Provided records Block Start

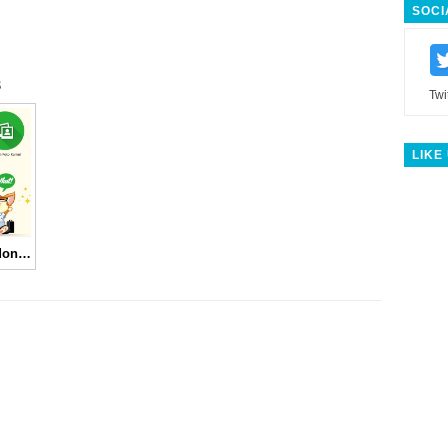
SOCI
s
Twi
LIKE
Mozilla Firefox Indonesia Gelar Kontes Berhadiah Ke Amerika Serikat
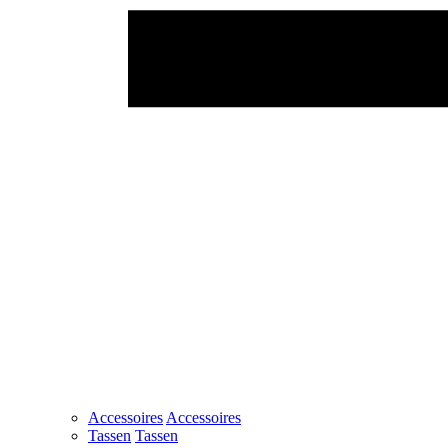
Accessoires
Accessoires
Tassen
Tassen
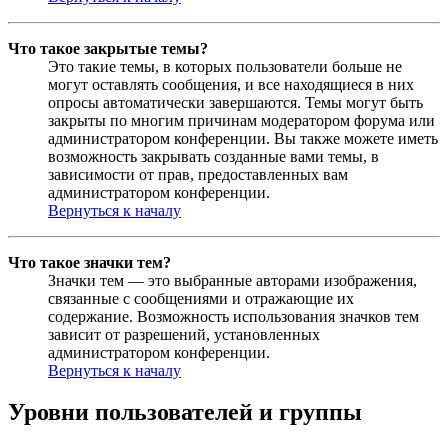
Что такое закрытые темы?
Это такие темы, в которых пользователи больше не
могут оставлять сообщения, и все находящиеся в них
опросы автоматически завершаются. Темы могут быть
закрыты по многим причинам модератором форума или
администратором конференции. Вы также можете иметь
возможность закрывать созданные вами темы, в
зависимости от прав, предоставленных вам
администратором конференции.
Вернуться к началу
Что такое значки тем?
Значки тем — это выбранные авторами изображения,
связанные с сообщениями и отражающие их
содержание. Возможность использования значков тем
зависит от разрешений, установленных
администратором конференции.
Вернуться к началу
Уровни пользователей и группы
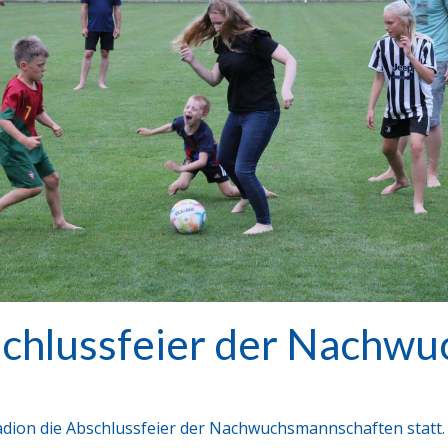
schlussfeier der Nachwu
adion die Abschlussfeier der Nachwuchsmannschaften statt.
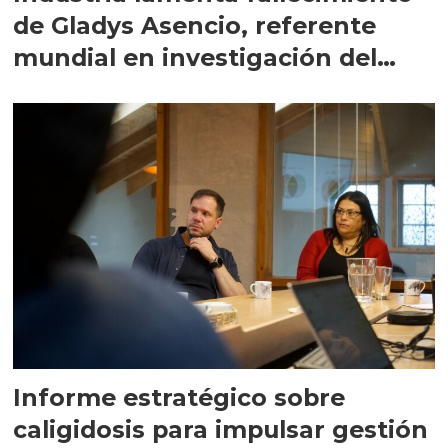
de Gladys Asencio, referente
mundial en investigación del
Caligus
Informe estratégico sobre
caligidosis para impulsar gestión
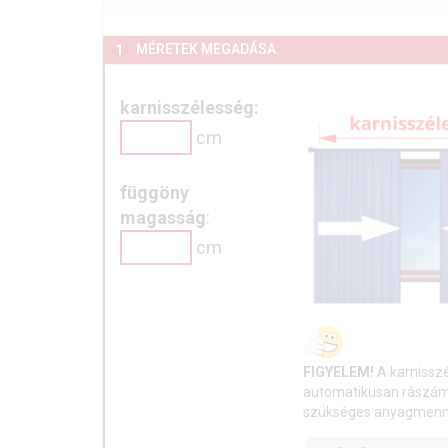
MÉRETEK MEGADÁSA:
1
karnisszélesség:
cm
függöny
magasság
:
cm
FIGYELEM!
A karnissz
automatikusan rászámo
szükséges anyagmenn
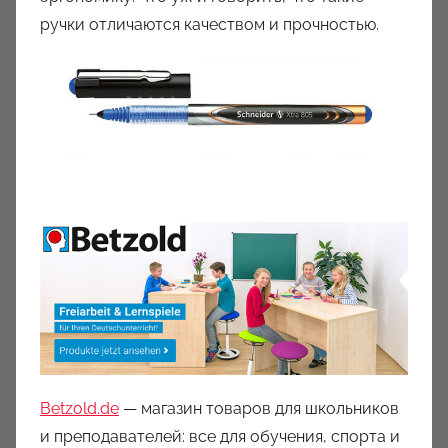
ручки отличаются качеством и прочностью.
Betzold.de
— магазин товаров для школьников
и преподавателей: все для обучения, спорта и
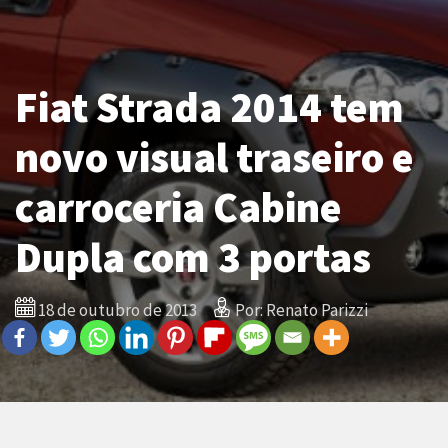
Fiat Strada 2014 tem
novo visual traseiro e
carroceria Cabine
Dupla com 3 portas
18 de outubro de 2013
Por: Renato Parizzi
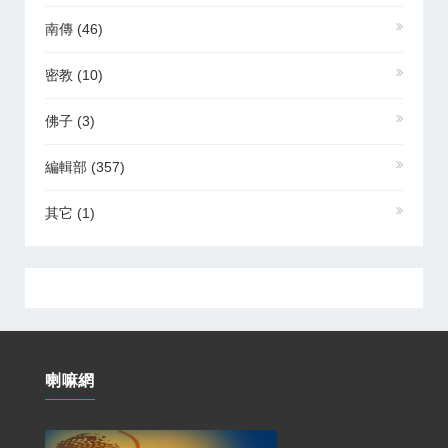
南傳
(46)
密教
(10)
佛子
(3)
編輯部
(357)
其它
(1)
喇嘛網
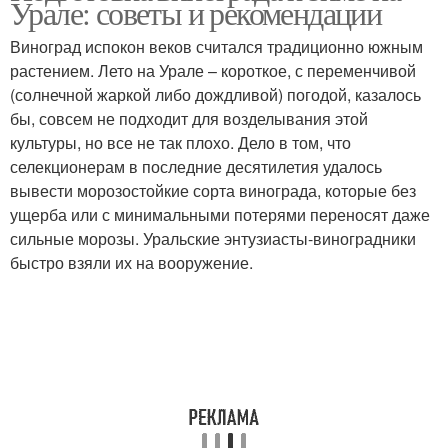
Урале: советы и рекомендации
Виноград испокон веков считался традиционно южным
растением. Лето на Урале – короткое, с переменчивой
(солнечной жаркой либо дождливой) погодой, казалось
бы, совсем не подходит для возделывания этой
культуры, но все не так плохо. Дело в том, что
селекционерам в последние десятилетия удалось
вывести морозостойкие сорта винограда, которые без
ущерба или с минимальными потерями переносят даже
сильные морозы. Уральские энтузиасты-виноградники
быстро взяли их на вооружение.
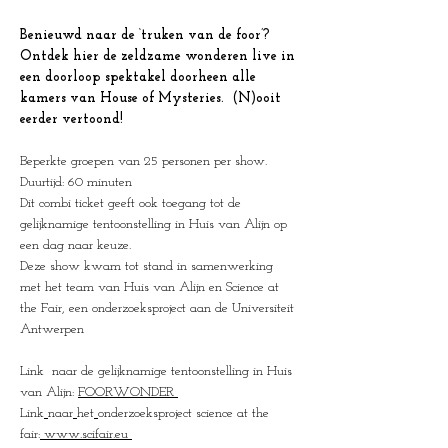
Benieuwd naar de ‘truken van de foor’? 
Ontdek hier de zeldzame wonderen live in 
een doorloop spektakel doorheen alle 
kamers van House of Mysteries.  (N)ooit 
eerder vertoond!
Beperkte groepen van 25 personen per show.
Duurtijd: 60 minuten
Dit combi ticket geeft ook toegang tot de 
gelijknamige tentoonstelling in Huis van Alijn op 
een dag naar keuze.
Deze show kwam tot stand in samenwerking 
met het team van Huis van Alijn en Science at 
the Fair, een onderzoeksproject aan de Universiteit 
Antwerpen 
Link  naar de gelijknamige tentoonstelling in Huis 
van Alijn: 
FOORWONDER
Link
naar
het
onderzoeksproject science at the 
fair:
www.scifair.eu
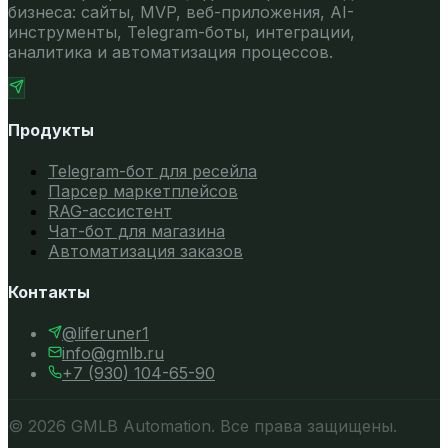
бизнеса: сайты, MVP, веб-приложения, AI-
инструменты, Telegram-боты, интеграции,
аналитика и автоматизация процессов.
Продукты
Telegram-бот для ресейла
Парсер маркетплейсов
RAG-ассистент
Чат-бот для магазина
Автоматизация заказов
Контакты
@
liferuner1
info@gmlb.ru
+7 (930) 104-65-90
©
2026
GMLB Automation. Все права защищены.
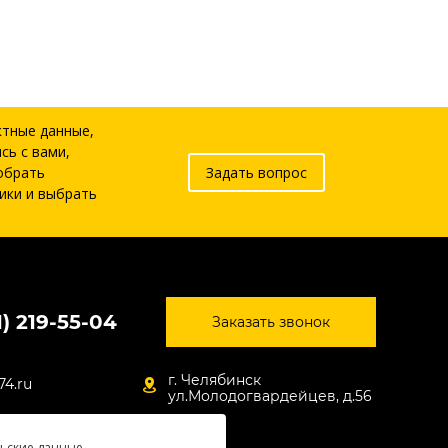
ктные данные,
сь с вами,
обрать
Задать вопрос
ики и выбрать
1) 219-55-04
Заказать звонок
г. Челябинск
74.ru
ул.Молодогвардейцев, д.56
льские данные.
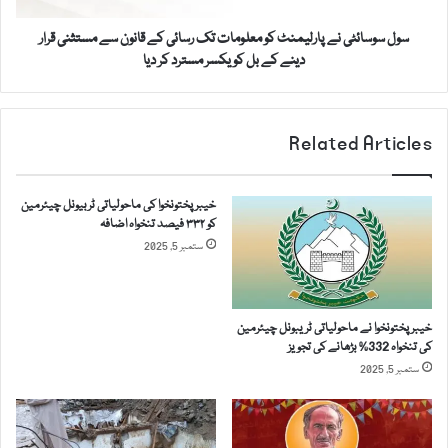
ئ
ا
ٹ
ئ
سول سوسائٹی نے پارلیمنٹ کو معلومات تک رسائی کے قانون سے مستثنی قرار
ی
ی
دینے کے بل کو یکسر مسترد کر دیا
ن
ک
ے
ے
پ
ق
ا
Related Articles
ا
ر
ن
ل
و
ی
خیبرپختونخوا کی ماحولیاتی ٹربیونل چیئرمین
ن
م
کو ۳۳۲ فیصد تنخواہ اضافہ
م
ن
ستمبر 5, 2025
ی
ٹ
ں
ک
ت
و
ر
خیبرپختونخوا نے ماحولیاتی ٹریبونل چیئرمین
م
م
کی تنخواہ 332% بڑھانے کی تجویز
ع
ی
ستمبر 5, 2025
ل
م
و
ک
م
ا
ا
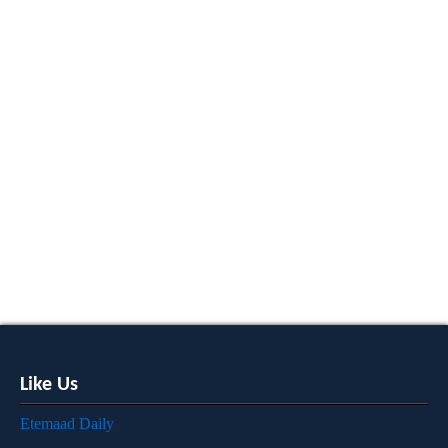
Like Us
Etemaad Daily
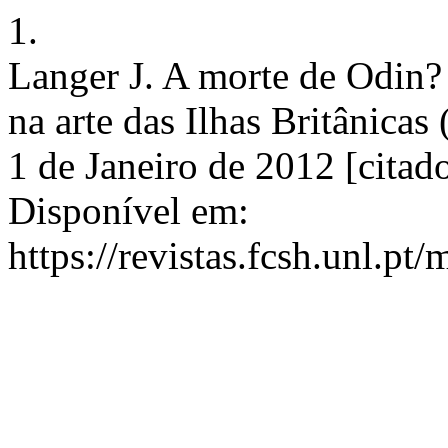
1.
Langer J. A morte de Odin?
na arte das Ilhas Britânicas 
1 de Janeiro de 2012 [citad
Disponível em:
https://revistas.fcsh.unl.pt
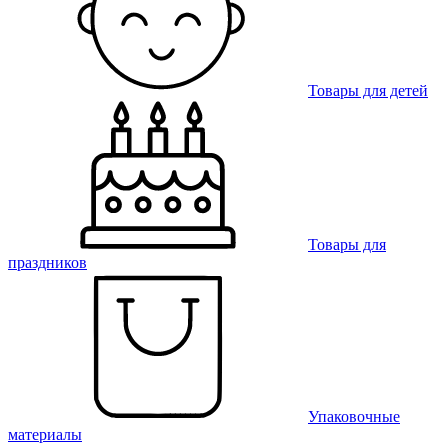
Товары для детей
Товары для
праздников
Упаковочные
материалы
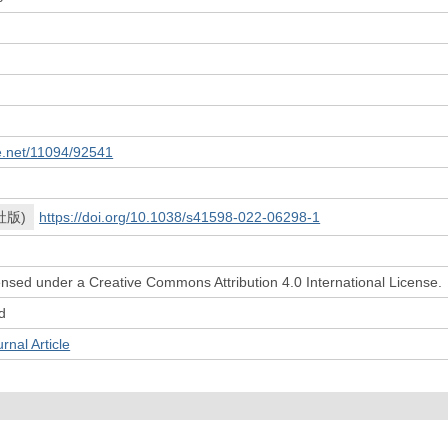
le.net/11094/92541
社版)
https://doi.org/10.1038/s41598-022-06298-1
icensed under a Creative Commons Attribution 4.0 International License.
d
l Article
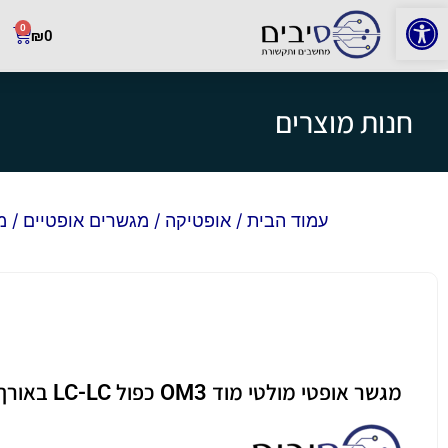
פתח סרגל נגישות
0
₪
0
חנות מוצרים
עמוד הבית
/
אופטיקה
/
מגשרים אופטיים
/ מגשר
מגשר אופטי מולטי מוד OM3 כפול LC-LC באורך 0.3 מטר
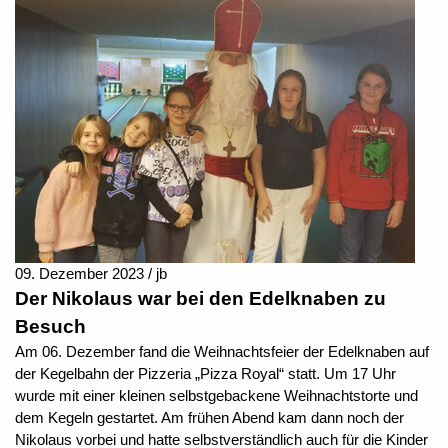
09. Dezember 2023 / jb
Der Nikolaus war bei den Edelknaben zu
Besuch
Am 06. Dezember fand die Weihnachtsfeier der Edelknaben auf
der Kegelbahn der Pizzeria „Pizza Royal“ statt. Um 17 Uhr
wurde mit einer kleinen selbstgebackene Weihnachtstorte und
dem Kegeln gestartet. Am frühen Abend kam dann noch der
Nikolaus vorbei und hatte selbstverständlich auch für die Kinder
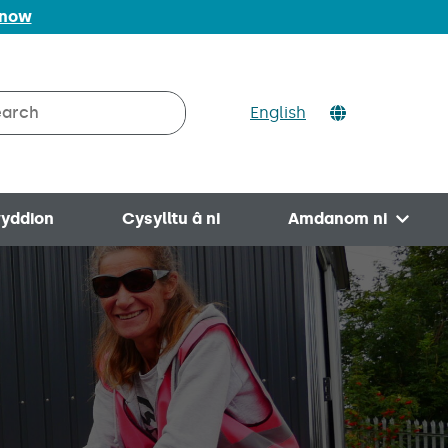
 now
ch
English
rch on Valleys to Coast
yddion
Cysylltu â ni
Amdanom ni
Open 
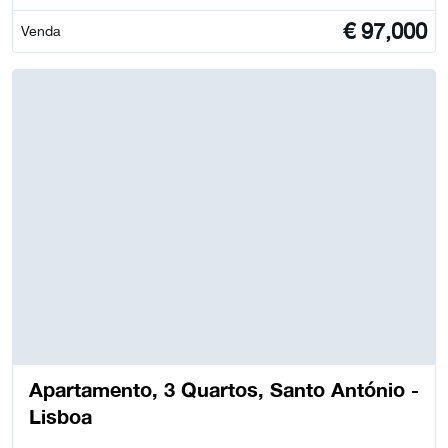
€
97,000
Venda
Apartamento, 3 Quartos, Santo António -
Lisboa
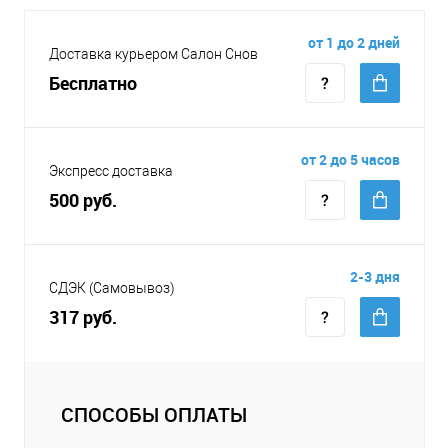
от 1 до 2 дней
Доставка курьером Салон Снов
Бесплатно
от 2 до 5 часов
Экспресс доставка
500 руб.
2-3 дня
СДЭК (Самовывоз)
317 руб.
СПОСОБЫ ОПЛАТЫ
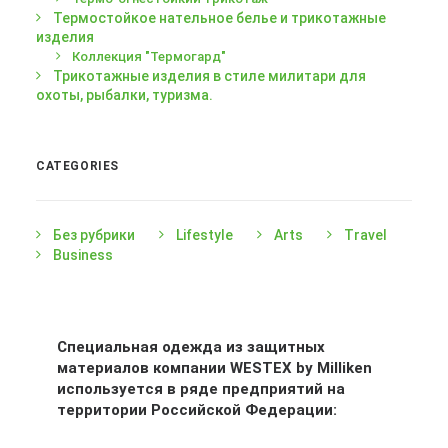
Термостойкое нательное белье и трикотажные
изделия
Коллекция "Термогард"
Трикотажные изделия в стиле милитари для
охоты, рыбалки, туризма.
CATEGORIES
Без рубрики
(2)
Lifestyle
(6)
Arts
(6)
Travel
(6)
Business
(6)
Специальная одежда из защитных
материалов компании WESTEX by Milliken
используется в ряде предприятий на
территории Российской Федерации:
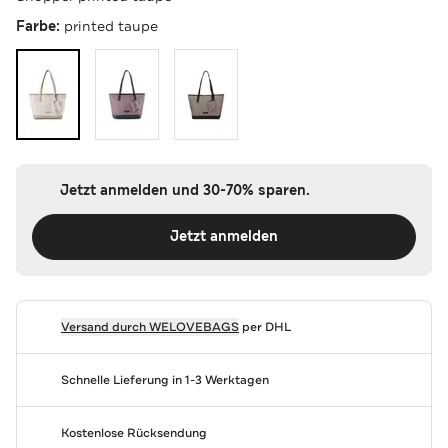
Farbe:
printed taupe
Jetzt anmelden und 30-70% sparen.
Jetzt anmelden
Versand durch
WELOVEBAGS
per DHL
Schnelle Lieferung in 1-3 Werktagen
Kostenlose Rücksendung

Provided records Block End

* What is needed
Within the records above, each line containing "show" is to be returned.

* Result for this exercise
Beperkte groepen van 25 personen per show.
Deze show kwam tot stand in samenwerking 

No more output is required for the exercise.